Although the spine has a natural curvature, it is not designed to have a side-to-side curve. Scoliosis is the result of the spine curving laterally to form an S-shape. This can disrupt the body's alignment and result in pain and deformities. This condition affects 2 to 3 percent of the population in the U.S. Most cases of scoliosis do not have readily identifiable causes.
When it first begins to develop, scoliosis generally does not cause any symptoms. Children with this disease will not feel any back pain, which means that it can easily go undiagnosed. The main symptoms of scoliosis early in life are uneven shoulder blades and waist, as well as one hip being higher than the other. The danger with this is that if scoliosis goes untreated it can progress and cause severe problems.
Because the spine becomes abnormally curved as a result of scoliosis, it can lead to the joints between the vertebrae becoming damaged. This can lead to chronic back arthritis, which can be painful and difficult to treat. People who had scoliosis as children are more likely to have chronic back pain as adults.
Kyphosis and Deformity
If scoliosis goes untreated the spine can continue progress from being curved to being fully twisted.

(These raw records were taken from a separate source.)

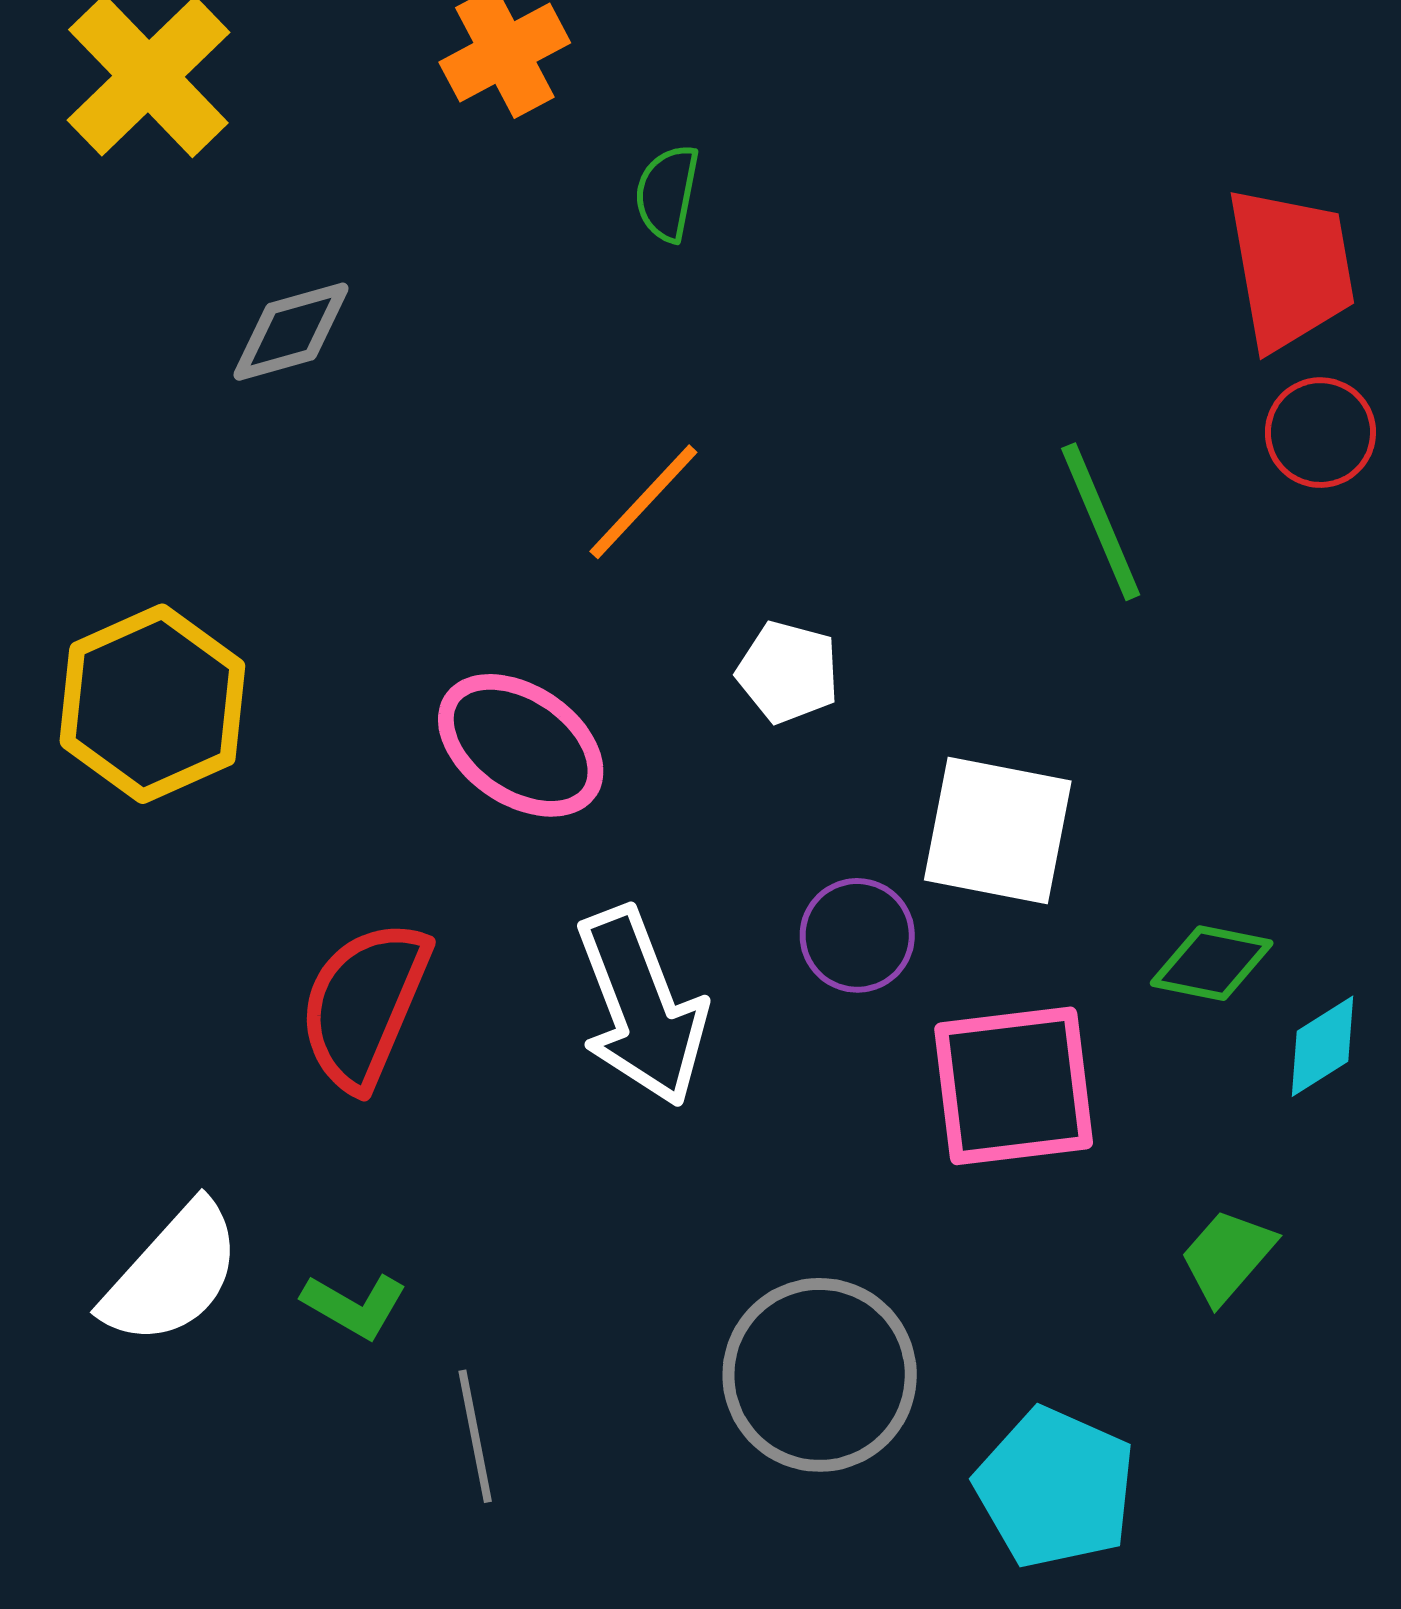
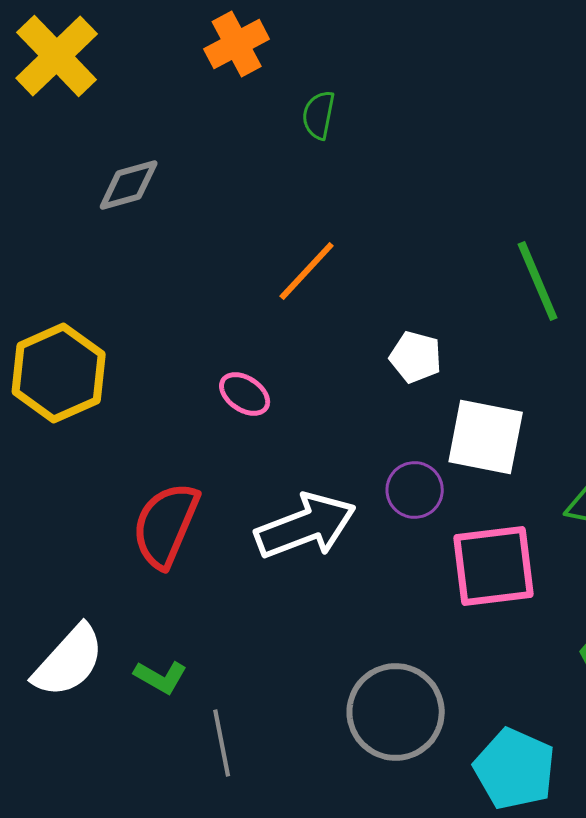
white pentagon: (788, 672) -> (416, 357), moved
pink ellipse: (521, 745) -> (245, 394), size x0.6
white arrow: (641, 1007) -> (306, 526), turned -90

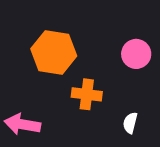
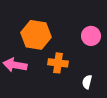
pink arrow: (22, 124) -> (15, 65), moved

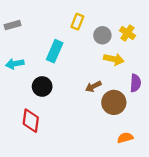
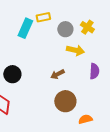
yellow rectangle: (77, 22) -> (43, 17), turned 56
cyan rectangle: (55, 51) -> (25, 28), moved
brown circle: (114, 102) -> (65, 101), moved

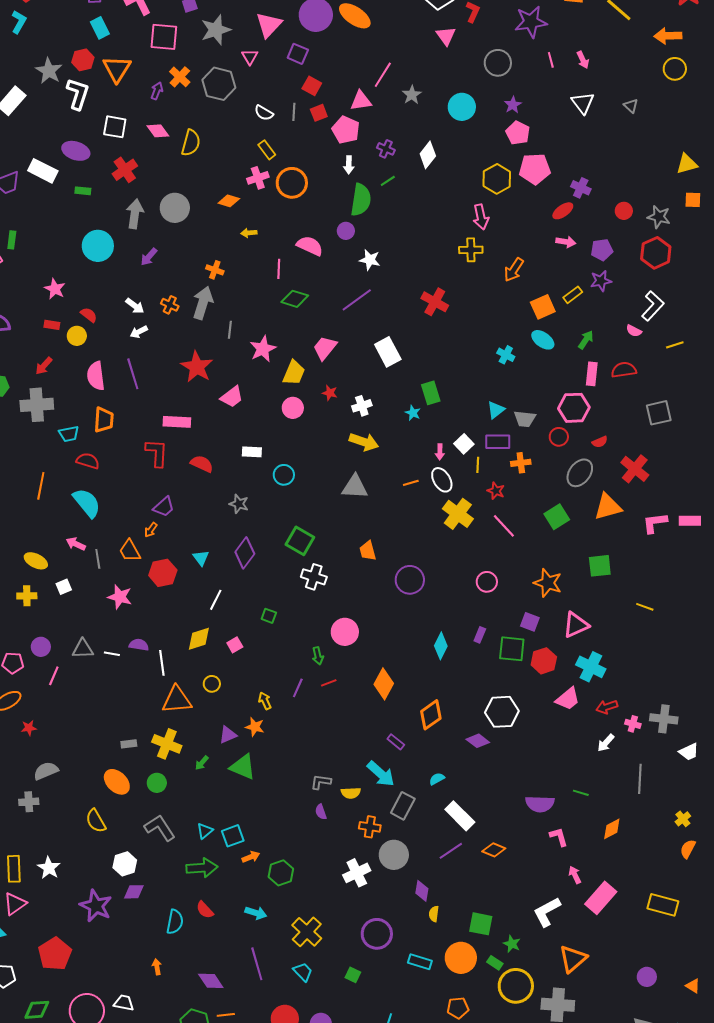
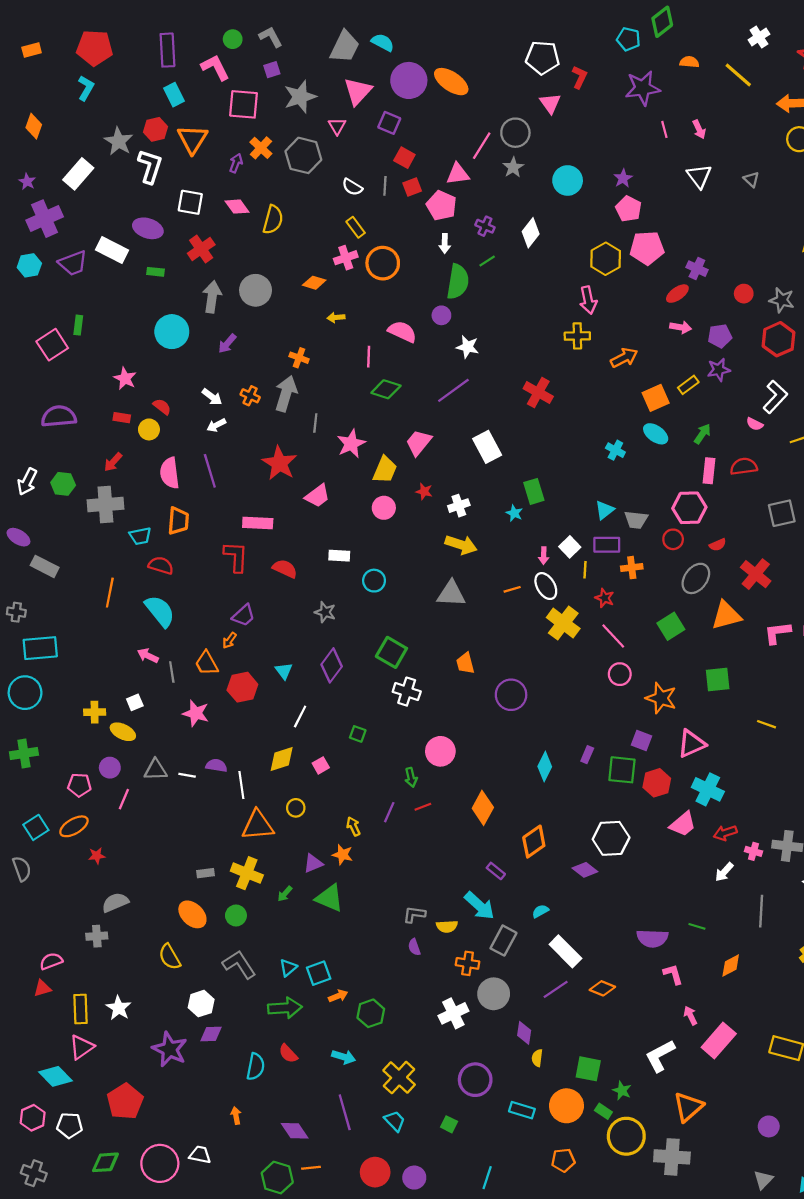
gray circle: (498, 63) -> (515, 133), moved
orange arrow: (514, 270) -> (624, 358), turned -150
yellow ellipse: (36, 561) -> (123, 732), moved
pink circle: (487, 582) -> (620, 674), moved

This condition, known as kyphosis, can result in permanent deformity -- the person always appearing hunched. It can also be very painful.
In severe cases, scoliosis can cause the spine to twist to the point that it alters the location of the rib cage, causing it to be twisted around the body. This can lead to the ribs preventing the lungs from fully expanding, making breathing difficult. It can also lead to a rapid heart rate and frequent shortness of breath.
Scoliosis can cause people to have their hips at different levels, which can cause alterations in the way they walk and stand. The primary change is that people with scoliosis have a more limited range of motion while they are walking, leading to them expending more energy and having a stiffer gait than normal.